Li um artigo muito interessante publicado no Dia da Mulher em jeito de homenagem às caras-metades de alguns escritores. Começava por dizer que não é fácil viver com alguém que carrega permanentemente dentro de si histórias e personagens, dedicando menos tempo do que seria desejável à realidade, e que depois passa por frequentes crises de vazio e depressão entre livros. Mas algumas das mulheres mencionadas no artigo não estiveram apenas a tratar da casa e dos filhos, ou a gerir as contas domésticas (também houve mulheres assim, claro); algumas estiveram mais ao lado do escritor do que à sua sombra e foram determinantes para o trabalho dos maridos. A mulher de Tolstoi, por exemplo, copiou nada mais nada menos do que sete versões de Guerra e Paz, e a de Nabokov, além de dactilografar e comentar os seus romances, era a sua motorista particular: levava-o à Universidade num Oldsmobile e ouvia as suas aulas entre os estudantes… Houve ainda tradutoras e editoras entre as mulheres de alguns escritores – a jovem mulher de Dostoiévski tê-lo-á, segundo se diz, ajudado a terminar o original de O Jogador. Nem todas, porém, tiveram a sorte de participar positivamente na vida dos maridos e houve quem tivesse até desistido da própria carreira – como a mulher de Hermann Hesse que, maltratada pelo marido e louca com as suas infidelidades, acabou por deixar de tocar (era pianista) e terminou os seus dias num hospital psiquiátrico.

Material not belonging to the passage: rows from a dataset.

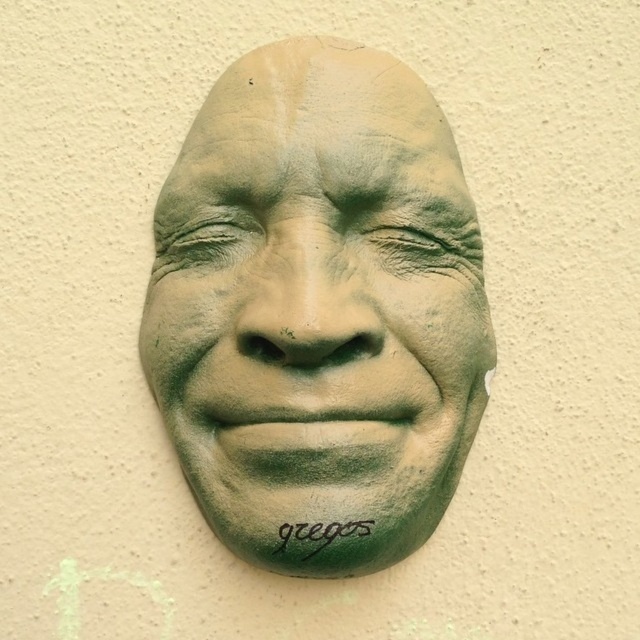 Question: Which point is farther from the camera taking this photo?

Choices:
 (A) (314, 531)
 (B) (365, 72)

Answer: (B)

Question: Does green clay mask at center come in front of green matte text at center?

Choices:
 (A) yes
 (B) no

Answer: (A)

Question: Is green clay mask at center thinner than green matte text at center?

Choices:
 (A) no
 (B) yes

Answer: (A)

Question: Which of the following is the closest to the observer?

Choices:
 (A) (346, 346)
 (B) (342, 531)

Answer: (B)

Question: In this image, where is green clay mask at center located relative to green matte text at center?

Choices:
 (A) below
 (B) above

Answer: (B) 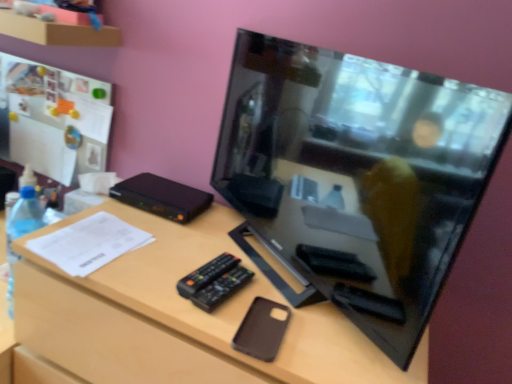 Question: Should I look upward or downward to see black glossy television at center?

Choices:
 (A) up
 (B) down

Answer: (A)

Question: Does black glossy television at center have a smaller size compared to clear plastic bottle at left?

Choices:
 (A) yes
 (B) no

Answer: (B)

Question: Would you consider black glossy television at center to be distant from clear plastic bottle at left?

Choices:
 (A) yes
 (B) no

Answer: (B)

Question: From a real-world perspective, is black glossy television at center on clear plastic bottle at left?

Choices:
 (A) no
 (B) yes

Answer: (B)

Question: Is black glossy television at center at the right side of clear plastic bottle at left?

Choices:
 (A) yes
 (B) no

Answer: (A)

Question: From the image's perspective, is black glossy television at center beneath clear plastic bottle at left?

Choices:
 (A) no
 (B) yes

Answer: (A)

Question: From the image's perspective, is black glossy television at center located above clear plastic bottle at left?

Choices:
 (A) no
 (B) yes

Answer: (B)

Question: Does clear plastic bottle at left appear on the left side of black glossy television at center?

Choices:
 (A) yes
 (B) no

Um dos segredos do sucesso da Feira do Livro de Lisboa, diz-se, é o facto de acontecer ao ar livre e permitir a quem passa pegar descontraidamente num livro, espreitar, ler algumas linhas, não ter – em suma – medo de mexer, o que nem sempre acontece no espaço mais fechado e formal de uma livraria. E, porque Março é mês de poesia (o Dia Mundial da Poesia comemora-se amanhã), a Casa Fernando Pessoa junta-se à freguesia de Campo d’Ourique e à Livraria Ler (no mesmo bairro) e organiza uma feira do livro de poesia no Jardim da Parada até amanhã, para que aqueles que ali passam (e são muitos) possam folhear e comprar poemas à sua vontade. Mas as novidades não ficam por aí, porque a poesia vai tornar Campo de Ourique um lugar propício para ler e falar de livros, estando previstas oficinas para crianças, música, visitas temáticas guiadas à Casa Fernando Pessoa, leituras de poesia e muito mais. Amanhã à noite, por exemplo, Amélia Muge dará a voz a Ondula como Um Canto, acompanhada ao piano pelo excelente Filipe Raposo. Mais informações no site da Casa Fernando Pessoa.